News Feature | August 6, 2014

Iowa Utilities Dumping Nitrates Into Waterways

Sara Jerome

By Sara Jerome,
@sarmje

Many Iowa water utilities funnel what some consider pollution back into environmental waterways. 

"Most of the Iowa water treatment departments that work to remove nitrates from drinking water dump the chemical back into the water supply where other cities will have to remove it," the Associated Press reported

Over the course of a year, the pollution adds up. 

"Des Moines, site of the world's largest nitrate-removal facility, last year dumped an estimated 13,500 pounds of the chemical back into the river, sending it downstream where other cities and towns had to once again remove it," the Des Moines Register reported

It appears this practice complies with federal standards. 

"The federal government mandates that nitrates — the chemical linked to some cancers and the so-called 'blue-baby syndrome' in which infants suffocate — be below certain levels in drinking water. But federal and state officials don't say what has to be done with nitrates after they're removed," the report said. 

Iowa water officials acknowledge that the practice of dumping nitrates for other utilities to clean is inefficient. 

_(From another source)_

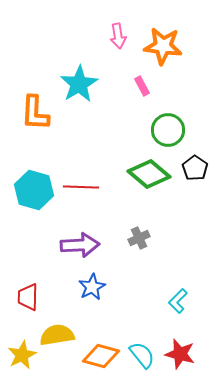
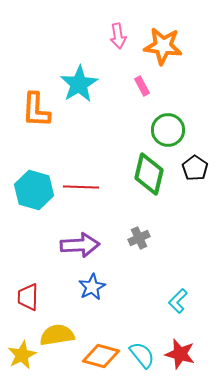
orange L-shape: moved 1 px right, 3 px up
green diamond: rotated 63 degrees clockwise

"Symbolically, it's a troublesome issue for me," Des Moines Water Works Director Bill Stowe told the Register. "Frankly, we're saying to the single farmer, 'Please don't do this,' and yet we're imitating the behavior we're trying to avoid."

Des Moines is not alone. "Operators of the majority of Iowa's other 15 nitrate removal systems told the Register they also dump their nitrates back into water or local sewer systems after initially removing them from their town's drinking water supplies," the report said. 

Nitrate pollution is a major issue in Iowa, where over 90 percent of the land is reportedly devoted to agriculture. 

"Last summer, the regional drinking water facility in Des Moines saw record nitrate levels – well above the EPA’s allowable limit of 10 milligrams per liter – in both of its source waters, the Raccoon and Des Moines Rivers, National Geographic reported

Watershed advocate Linda Kinman called this “the highest levels we’ve ever seen."